The job itself, I tried to do it on a professional nonpartisan basis and yet had sort of a split personality in the sense that I was appointed by the Republicans and I was a Republican, and as I say I supported in general what the Administration was trying to do. Yet I tried to be professional about it and be fair to the minority, because the Commission had 8 Republicans and 7 Democrats and 2 of the Democrats were very conservative Democrats. The 5 Democrats appointed by the Democrats in the House and Senate tended to be liberal Democrats like Bob Ball, and that's alright. I don't use liberal as a bad word. But the idea is that I would try to provide information services to them. I was told that I had a staff of roughly 15 people and that 3 of them would be appointed by the congressional Democratic members. I hired them, but it was like when I was hired by Alan Greenspan--mostly a formality. I knew most of these people, I interviewed them, and they had professional qualifications and so forth. They had different philosophies perhaps, but were certainly qualified for the job.
Q: These were politically appointed staff members?
Myers: Yes. There were definitely three Democratic political appointees. These were Betty Dushin, Merton Bernstein and Eric Kingson.
There were also two staffers appointed by the Republicans. Two people who, in essence, I was told to appoint unless I had strong objections, which I didn't, because they were qualified just like the three Democrats. One of those was Carolyn Weaver, who worked for Senator Dole. Another was a lower-level professional. And in a sense I was a Republican appointee.
Then I needed staffers and I got them all from SSA. SSA was very good about lending me anybody I wanted. I appointed people whom I had known at SSA--Renny DiPentima, Virginia Reno, Bruce Schobel. When I was at SSA I had a personal staff of three personal people, Bruce was the one, and Suzanne Dilk and Annette Coates, so I just brought them along. And Tim Kelley--he was a great guy as far as knowing legislation, benefit computations, and the like. And then there were a couple of stenographic employees and they were hired without any political consideration. Some of the SSA staffers were liberal, some conservative, but they were all civil servants.
The idea of the staff was to service the Commission, arrange the meetings, work with Alan Greenspan on the agenda, supply information, such as, what would it cost to do this; what would this package do? People developed these packages of proposals and we would evaluate them. Sometimes the congressional Democrats held separate meetings and they'd have their congressional staff there. They had certain things in confidence that I never knew. Other things would come forth with requests for cost estimates and we would get the actuaries to do calculations for us. It was the same way with the Republican members.

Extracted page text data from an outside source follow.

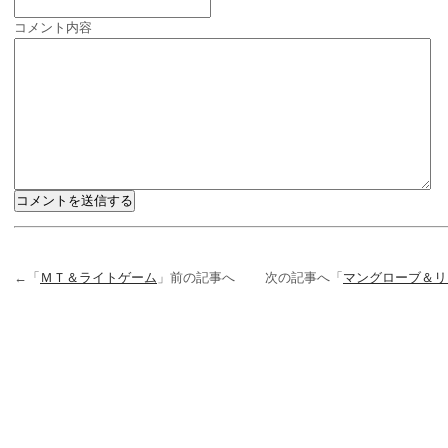
コメント内容
←「
ＭＴ＆ライトゲーム
」前の記事へ 次の記事へ「
マングローブ＆リ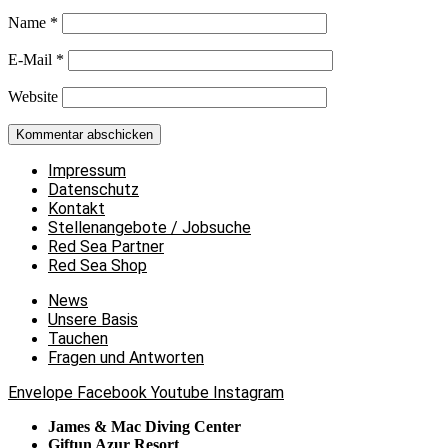
Name
*
E-Mail
*
Website
Impressum
Datenschutz
Kontakt
Stellenangebote / Jobsuche
Red Sea Partner
Red Sea Shop
News
Unsere Basis
Tauchen
Fragen und Antworten
Envelope
Facebook
Youtube
Instagram
James & Mac Diving Center
Giftun Azur Resort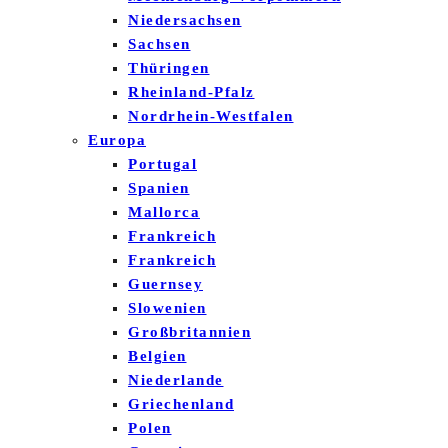
Niedersachsen
Sachsen
Thüringen
Rheinland-Pfalz
Nordrhein-Westfalen
Europa
Portugal
Spanien
Mallorca
Frankreich
Frankreich
Guernsey
Slowenien
Großbritannien
Belgien
Niederlande
Griechenland
Polen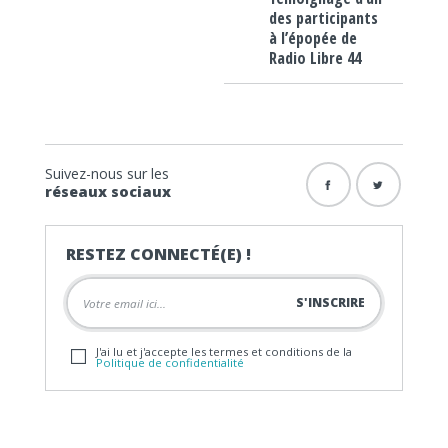
des participants
à l’épopée de
Radio Libre 44
Suivez-nous sur les
réseaux sociaux
RESTEZ CONNECTÉ(E) !
J'ai lu et j'accepte les termes et conditions de la
Politique de confidentialité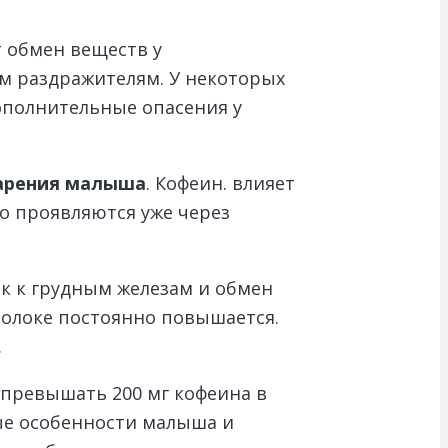
т обмен веществ у
м раздражителям. У некоторых
ополнительные опасения у
варения малыша
. Кофеин. влияет
о проявляются уже через
ок к грудным железам и обмен
молоке постоянно повышается.
.
 превышать 200 мг кофеина в
ые особенности малыша и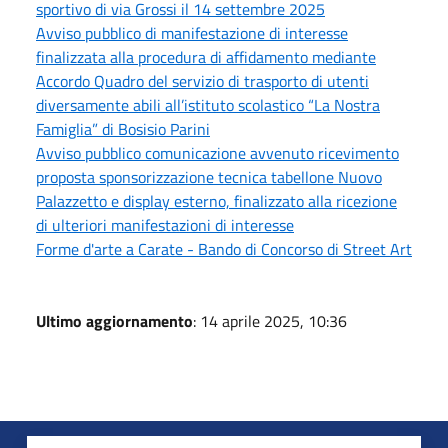
sportivo di via Grossi il 14 settembre 2025
Avviso pubblico di manifestazione di interesse
finalizzata alla procedura di affidamento mediante
Accordo Quadro del servizio di trasporto di utenti
diversamente abili all’istituto scolastico “La Nostra
Famiglia” di Bosisio Parini
Avviso pubblico comunicazione avvenuto ricevimento
proposta sponsorizzazione tecnica tabellone Nuovo
Palazzetto e display esterno, finalizzato alla ricezione
di ulteriori manifestazioni di interesse
Forme d'arte a Carate - Bando di Concorso di Street Art
Ultimo aggiornamento
: 14 aprile 2025, 10:36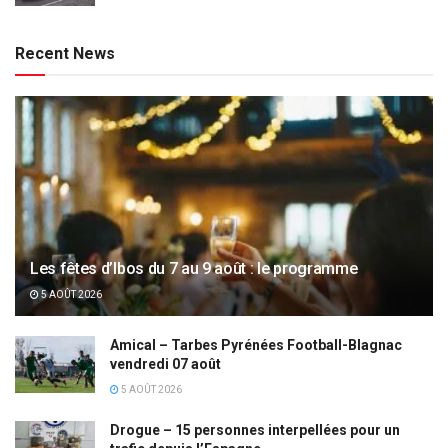
Recent News
Les fêtes d’Ibos du 7 au 9 août : le programme
5 AOÛT 2026
Amical – Tarbes Pyrénées Football-Blagnac
vendredi 07 août
5 AOÛT 2026
Drogue – 15 personnes interpellées pour un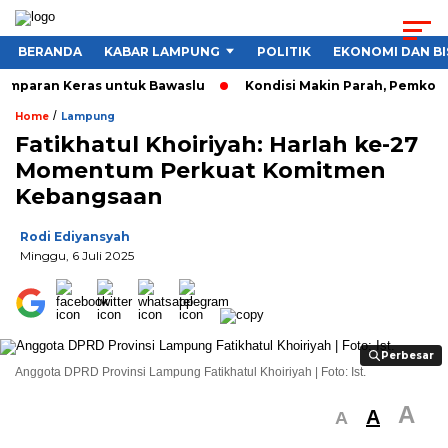
BERANDA
KABAR LAMPUNG
POLITIK
EKONOMI DAN BI
Tamparan Keras untuk Bawaslu
Kondisi Makin Parah, Pemkot B
/
Home
Lampung
Fatikhatul Khoiriyah: Harlah ke-27
Momentum Perkuat Komitmen
Kebangsaan
Rodi Ediyansyah
Minggu, 6 Juli 2025
Perbesar
Perbesar
Anggota DPRD Provinsi Lampung Fatikhatul Khoiriyah | Foto: Ist.
A
A
A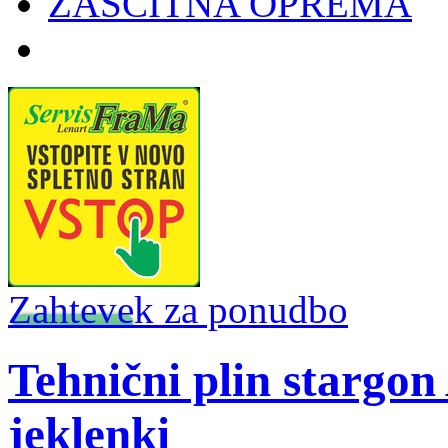
ZAŠČITNA OPREMA
Zahtevek za ponudbo
Tehnični plin stargon
jeklenki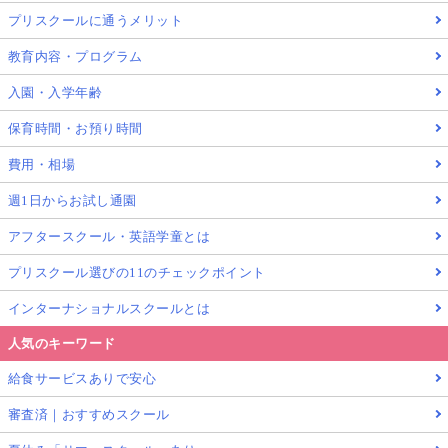
プリスクールに通うメリット
教育内容・プログラム
入園・入学年齢
保育時間・お預り時間
費用・相場
週1日からお試し通園
アフタースクール・英語学童とは
プリスクール選びの11のチェックポイント
インターナショナルスクールとは
人気のキーワード
給食サービスありで安心
審査済｜おすすめスクール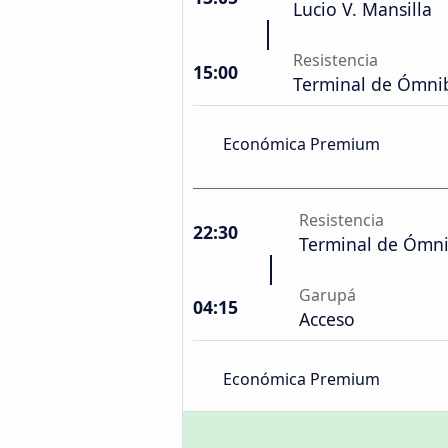
Lucio V. Mansilla
Resistencia
15:00
Terminal de Ómni
Económica Premium
Resistencia
22:30
Terminal de Ómn
Garupá
04:15
Acceso
Económica Premium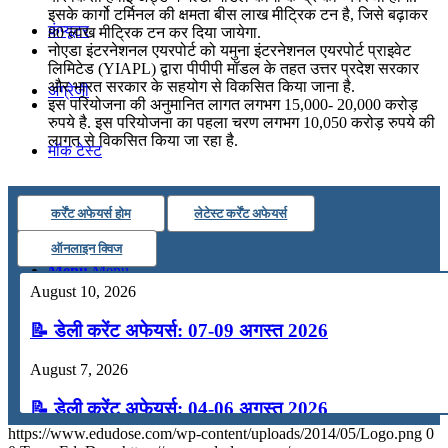
इसके कार्गो टर्मिनल की क्षमता बीस लाख मीट्रिक टन है, जिसे बढ़ाकर
कंप्यूटर
80 लाख मीट्रिक टन कर दिया जायेगा.
नोएडा इंटरनेशनल एयरपोर्ट को यमुना इंटरनेशनल एयरपोर्ट प्राइवेट
लिमिटेड (YIAPL) द्वारा पीपीपी मॉडल के तहत उत्तर प्रदेश सरकार
और भारत सरकार के सहयोग से विकसित किया जाना है.
अंग्रेजी
इस परियोजना की अनुमानित लागत लगभग 15,000- 20,000 करोड़
रुपये है. इस परियोजना का पहला चरण लगभग 10,050 करोड़ रुपये की
लागत से विकसित किया जा रहा है.
मॉक टेस्ट
टुडेज जीके
कर्रेंट अफेयर्स होम
लेटेस्ट कर्रेंट अफेयर्स
ऑनलाइन क्विज
Menu
Menu
August 10, 2026
📝 डेली करेंट अफेयर्स: 07-09 अगस्त 2026
August 7, 2026
📝 डेली करेंट अफेयर्स: 04-06 अगस्त 2026
https://www.edudose.com/wp-content/uploads/2014/05/Logo.png
0
August 4, 2026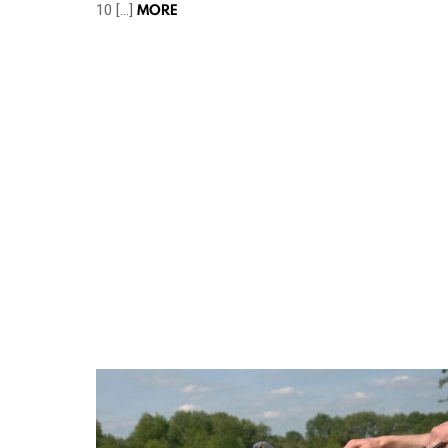
MORE
10 […]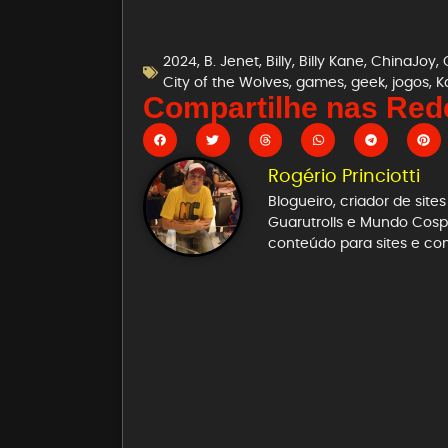
2024
,
B. Jenet
,
Billy
,
Billy Kane
,
ChinaJoy
,
City of the Wolves
,
games
,
geek
,
jogos
,
K
Compartilhe nas Rede
Rogério Princiotti
Blogueiro, criador de sit
Guarutrolls e Mundo Cospl
conteúdo para sites e co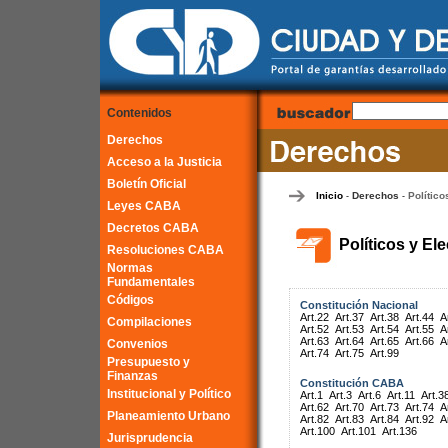
Contenidos
Derechos
Acceso a la Justicia
Boletín Oficial
Inicio
Derechos
Político
-
-
Leyes CABA
Decretos CABA
Políticos y El
Resoluciones CABA
Normas
Fundamentales
Códigos
Constitución Nacional
Art.22
Art.37
Art.38
Art.44
A
Compilaciones
Art.52
Art.53
Art.54
Art.55
A
Art.63
Art.64
Art.65
Art.66
A
Convenios
Art.74
Art.75
Art.99
Presupuesto y
Finanzas
Constitución CABA
Institucional y Político
Art.1
Art.3
Art.6
Art.11
Art.3
Art.62
Art.70
Art.73
Art.74
A
Planeamiento Urbano
Art.82
Art.83
Art.84
Art.92
A
Art.100
Art.101
Art.136
Jurisprudencia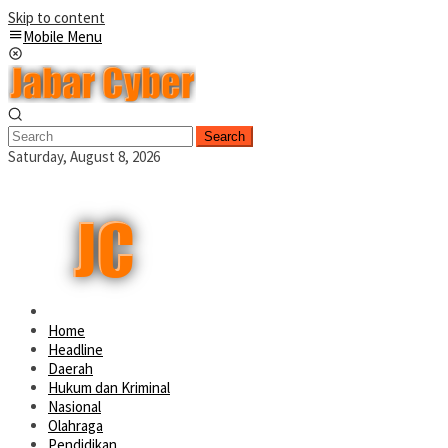
Skip to content
Mobile Menu
Search
Saturday, August 8, 2026
Home
Headline
Daerah
Hukum dan Kriminal
Nasional
Olahraga
Pendidikan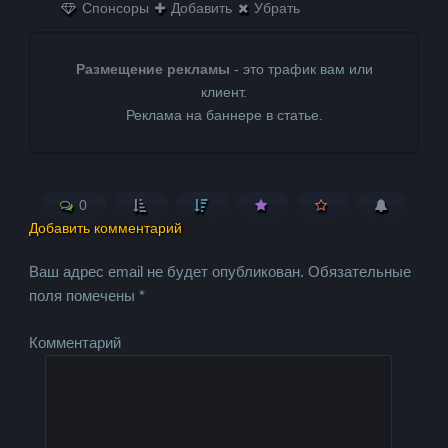
Спонсоры
Добавить
Убрать
Размещение рекламы
- это трафик вам или
клиент.
Реклама на баннере в статье.
0
Добавить комментарий
Ваш адрес email не будет опубликован.
Обязательные
поля помечены
*
Комментарий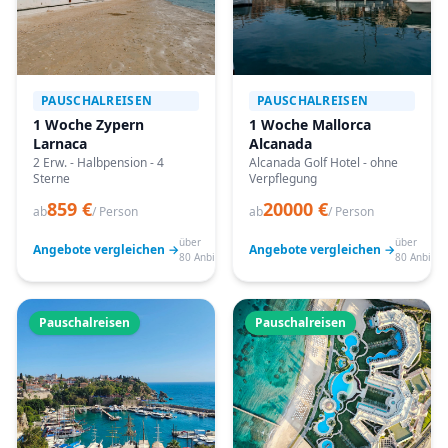
PAUSCHALREISEN
PAUSCHALREISEN
1 Woche Zypern
1 Woche Mallorca
Larnaca
Alcanada
2 Erw. - Halbpension - 4
Alcanada Golf Hotel - ohne
Sterne
Verpflegung
859 €
20000 €
ab
/ Person
ab
/ Person
über
über
Angebote vergleichen →
Angebote vergleichen →
80 Anbieter
80 Anbiete
Pauschalreisen
Pauschalreisen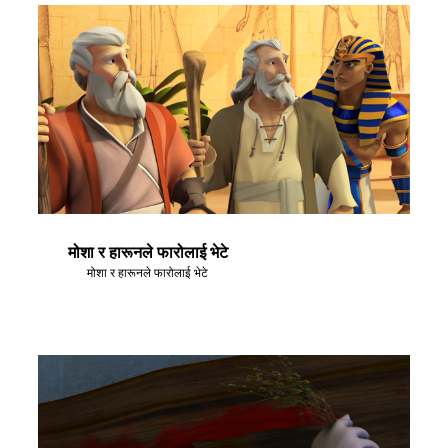
मोशा र हारूनले फारोलाई भेटे
मोशा र हारूनले फारोलाई भेटे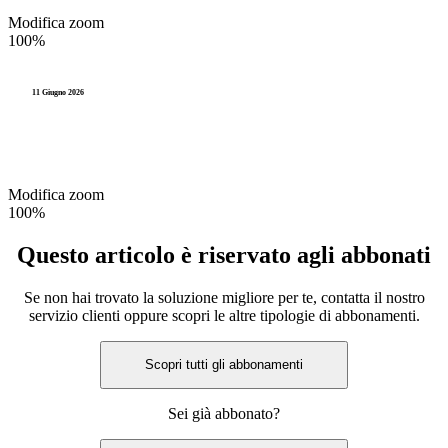
Modifica zoom
100%
11 Giugno 2026
Modifica zoom
100%
Questo articolo è riservato agli abbonati
Se non hai trovato la soluzione migliore per te, contatta il nostro
servizio clienti oppure scopri le altre tipologie di abbonamenti.
Scopri tutti gli abbonamenti
Sei già abbonato?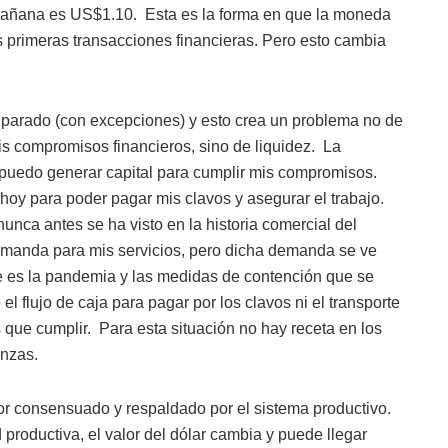
mañana es US$1.10.
Esta es la forma en que la moneda
 primeras transacciones financieras. Pero esto cambia
á parado (con excepciones) y esto crea un problema no de
s compromisos financieros, sino de liquidez.
La
s, puedo generar capital para cumplir mis compromisos.
 hoy para poder pagar mis clavos y asegurar el trabajo.
nca antes se ha visto en la historia comercial del
 demanda para mis servicios, pero dicha demanda se ve
e es la pandemia y las medidas de contención que se
el flujo de caja para pagar por los clavos ni el transporte
 que cumplir.
Para esta situación no hay receta en los
anzas.
lor consensuado y respaldado por el sistema productivo.
productiva, el valor del dólar cambia y puede llegar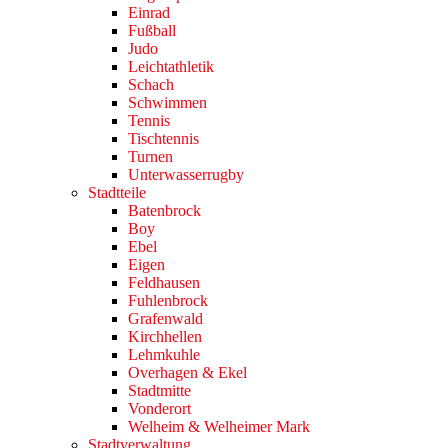
Einrad
Fußball
Judo
Leichtathletik
Schach
Schwimmen
Tennis
Tischtennis
Turnen
Unterwasserrugby
Stadtteile
Batenbrock
Boy
Ebel
Eigen
Feldhausen
Fuhlenbrock
Grafenwald
Kirchhellen
Lehmkuhle
Overhagen & Ekel
Stadtmitte
Vonderort
Welheim & Welheimer Mark
Stadtverwaltung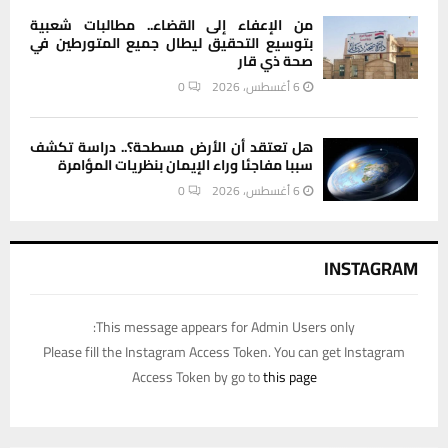
من الإعفاء إلى القضاء.. مطالبات شعبية
بتوسيع التحقيق ليطال جميع المتورطين في
صحة ذي قار
6 أغسطس، 2026
0
هل تعتقد أن الأرض مسطحة؟.. دراسة تكشف
سببا مفاجئا وراء الإيمان بنظريات المؤامرة
6 أغسطس، 2026
0
INSTAGRAM
This message appears for Admin Users only:
Please fill the Instagram Access Token. You can get Instagram
Access Token by go to
this page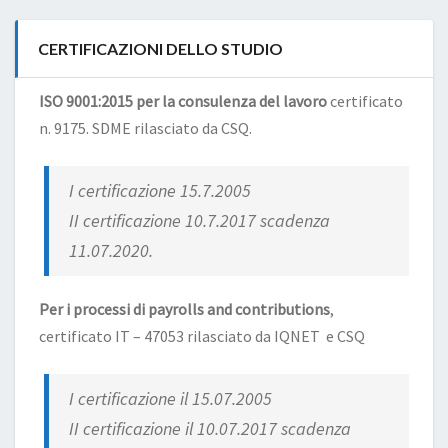
CERTIFICAZIONI DELLO STUDIO
ISO 9001:2015 per la consulenza del lavoro
certificato
n. 9175. SDME rilasciato da CSQ.
I certificazione 15.7.2005
II certificazione 10.7.2017 scadenza
11.07.2020.
Per i processi di payrolls and contributions
,
certificato IT – 47053 rilasciato da IQNET e CSQ
I certificazione il 15.07.2005
II certificazione il 10.07.2017 scadenza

In general the staff got along well, although there was sometimes a little conflict politically, but in the end it worked reasonably well. What conflicts there were, I wouldn't name the person, it was one of the Democratic staffers. He looked on it as being a very political thing and years later he apologized to me for a couple of things he had done. It was nothing serious, but they all had their own positions staked out. There was no sabotage, or Watergate-type scandal, or poking through other peoples' desks to see what the other side was up to, or any of that.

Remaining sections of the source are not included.